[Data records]
************
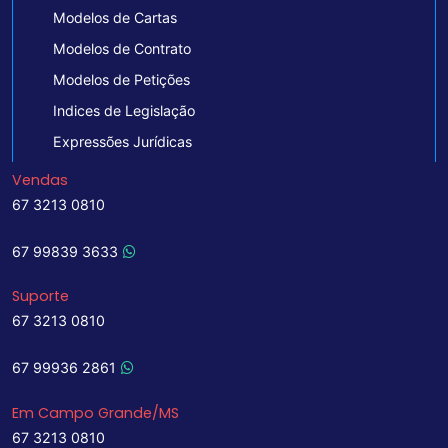
Modelos de Cartas
Modelos de Contrato
Modelos de Petições
Indices de Legislação
Expressões Jurídicas
Vendas
67 3213 0810
67 99839 3633
Suporte
67 3213 0810
67 99936 2861
Em Campo Grande/MS
67 3213 0810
************
* WHAT TO DO: Leave the images out and print each entry exactly.

* ANSWER TO THIS EXERCISE:
Modelos de Cartas
Modelos de Contrato
Modelos de Petições
Indices de Legislação
Expressões Jurídicas
Vendas
67 3213 0810
67 99839 3633
Suporte
67 3213 0810
67 99936 2861
Em Campo Grande/MS
67 3213 0810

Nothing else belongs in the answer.